So I had to look outside my normal contacts to find somebody to work as a sound mixer/boom operator for the project. And that is when Daniel Lerch came to save the day.
Daniel came to our production from Richmond, but from the first day he started to mesh well with the crew. He quickly set me at ease and I was confident that I could leave the sound recording to him and stop worrying about it.
This might be old news to some of you, but for those of you that don’t know a lot about film production, the trick with working on 16mm film (or any actual film stock for that matter) is that there is literally no way to record sound onto the same media as the picture. The film isn’t that different from what goes into an old still camera, it records a picture and that’s it. You record the sound itself onto some separate system, in our case a digital recorder. That’s actually the purpose of the slate or clapper at the beginning of each take. It gives you something that is both visible and audible to tie together a specific second and sync the sound back up with the picture.

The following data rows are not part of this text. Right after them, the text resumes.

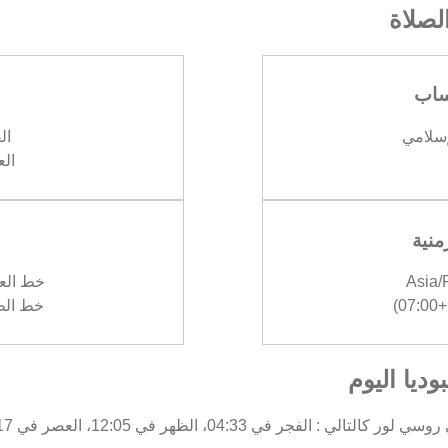
صلاة
ساب
إسلامي
الف
العش
منية
Asia
خط العرض :
)
خط الطول :
ديا اليوم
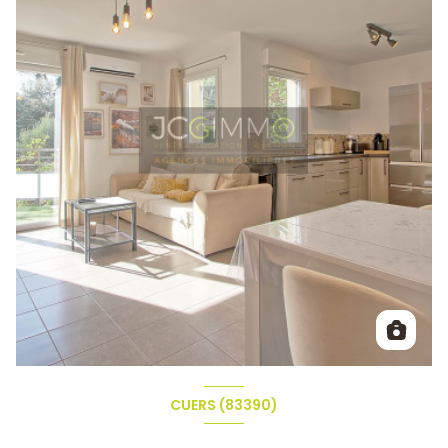
CUERS (83390)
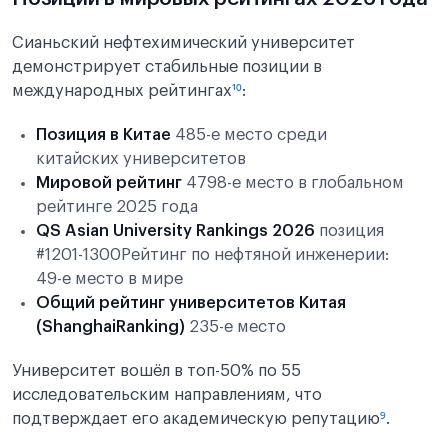
Сианьский нефтехимический университет
демонстрирует стабильные позиции в
международных рейтингах
¹⁰
:
Позиция в Китае
485-е место среди
китайских университетов
Мировой рейтинг
4798-е место в глобальном
рейтинге 2025 года
QS Asian University Rankings 2026
позиция
#1201-1300Рейтинг по нефтяной инженерии:
49-е место в мире
Общий рейтинг университетов Китая
(ShanghaiRanking)
235-е место
Университет вошёл в топ-50% по 55
исследовательским направлениям, что
подтверждает его академическую репутацию
⁹
.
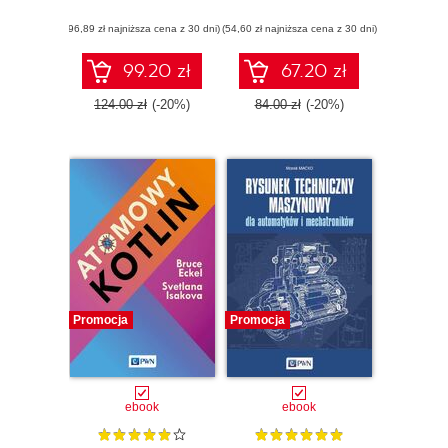
(96,89 zł najniższa cena z 30 dni)
(54,60 zł najniższa cena z 30 dni)
99.20 zł
67.20 zł
124.00 zł
(-20%)
84.00 zł
(-20%)
Promocja
Promocja
ebook
ebook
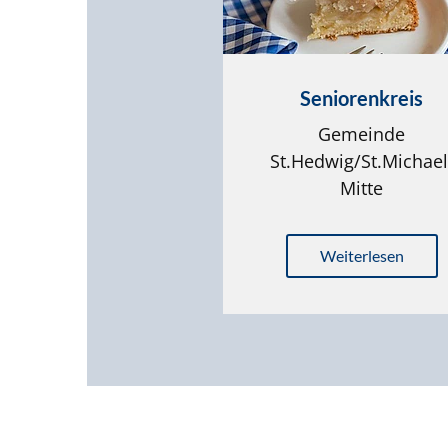
Seniorenkreis
Gemeinde
St.Hedwig/St.Michael
Mitte
Weiterlesen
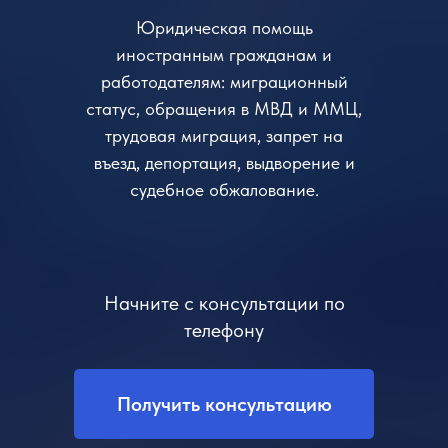
Юридическая помощь
иностранным гражданам и
работодателям: миграционный
статус, обращения в МВД и ММЦ,
трудовая миграция, запрет на
въезд, депортация, выдворение и
судебное обжалование.
Начните с консультации по
телефону
Получить консультацию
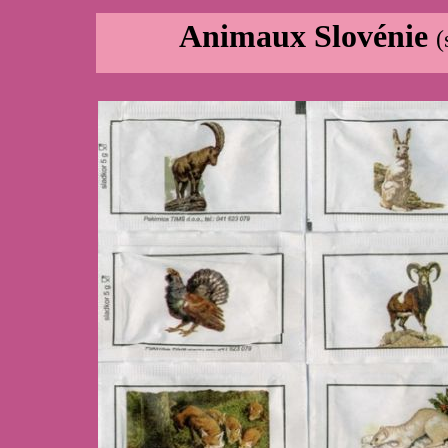
Animaux Slovénie
(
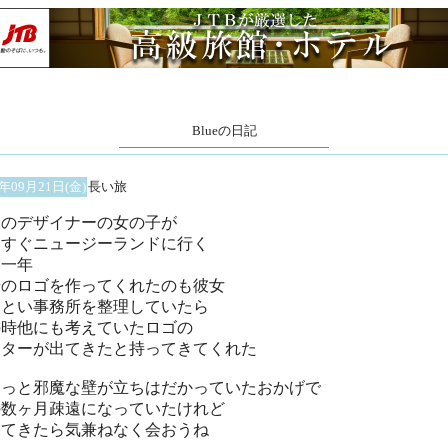
Blueの日記
1年09月21日(金)
長い旅
人のデザイナーの女の子が
うすぐニュージーランドに行く
定一年
号のロゴを作ってくれたのも彼女
ととい事務所を整理していたら
の時他にも考えていたロゴの
ーターが出てきたと持ってきてくれた
ょっと邪魔な壁が立ちはだかっていたおかげで
の数ヶ月疎遠になっていたけれど
ってきたら気兼ねなく会おうね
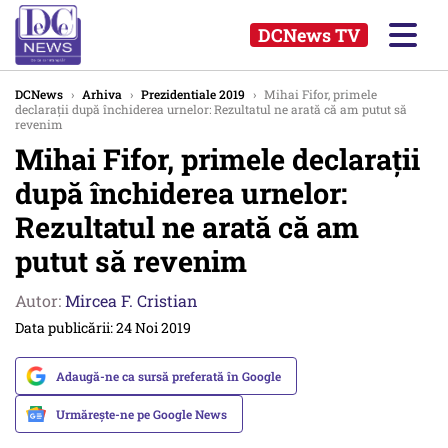
DCNews TV
DCNews
›
Arhiva
›
Prezidentiale 2019
›
Mihai Fifor, primele
declarații după închiderea urnelor: Rezultatul ne arată că am putut să
revenim
Mihai Fifor, primele declarații
după închiderea urnelor:
Rezultatul ne arată că am
putut să revenim
Autor:
Mircea F. Cristian
Data publicării: 24 Noi 2019
Adaugă-ne ca sursă preferată în Google
Urmărește-ne pe Google News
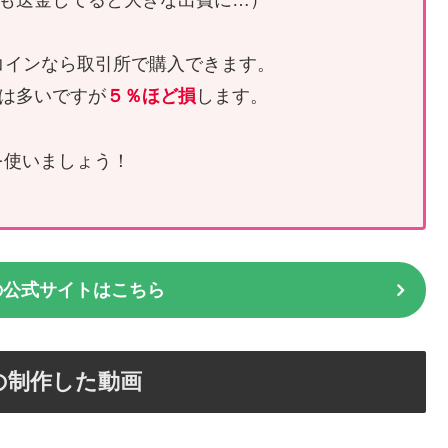
コインなら取引所で購入できます。
は多いですが
５％ほど損
します。
を使いましょう！
の公式サイトはこちら
の制作した動画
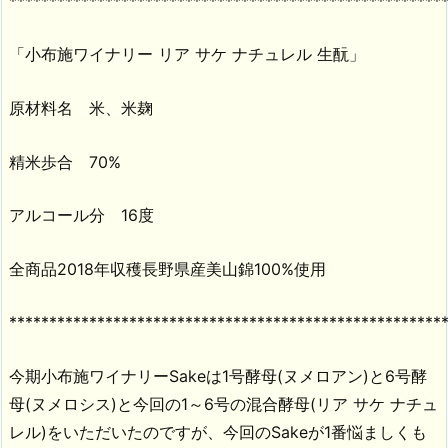
******************************************************
「小布施ワイナリー リア サケ ナチュレル 生酛」
原材料名 米、米麹
精米歩合 70%
アルコール分 16度
全商品2018年収穫長野県産美山錦100%使用
******************************************************
今期小布施ワイナリーSakeは1号酵母(ヌメロアン)と6号酵
母(ヌメロシス)と今回の1～6号の混合酵母(リア サケ ナチュ
レル)をいただいたのですが、今回のSakeが1番悩ましくも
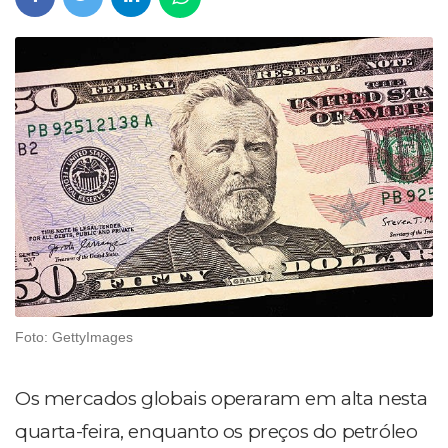
Foto: GettyImages
Os mercados globais operaram em alta nesta
quarta-feira, enquanto os preços do petróleo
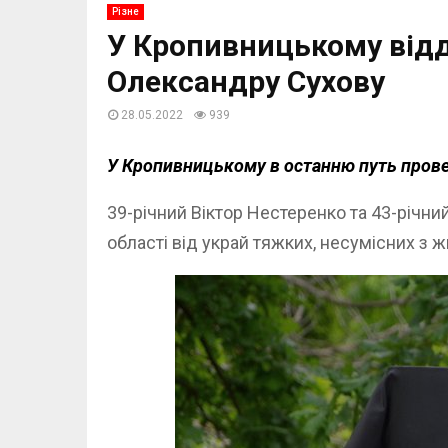
Різне
У Кропивницькому відд
Олександру Сухову
28.05.2022
939
У Кропивницькому в останню путь провел
39-річний Віктор Нестеренко та 43-річн
області від украй тяжких, несумісних з 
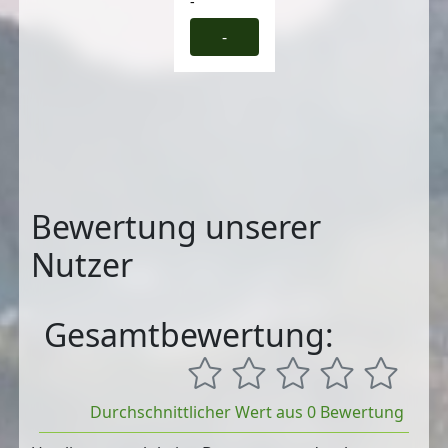
-
-
Bewertung unserer
Nutzer
Gesamtbewertung:
Durchschnittlicher Wert aus 0 Bewertung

Having a good sound recordist is always vital to a movie’s success. But when you’re on film it just becomes that much more important. People will argue about this until the cows come home, but the audio is still 50% of the viewing experience, and bad sound ruins a film faster than almost anything else. I’m a big believer that sound should be a top priority on set, not just something you figure you’ll deal with in post-production.
I was so thankful to find Daniel and that he was able to come on board (very last minute too, we snagged him only a few days before production began). It was a huge relief, and he did a fantastic job.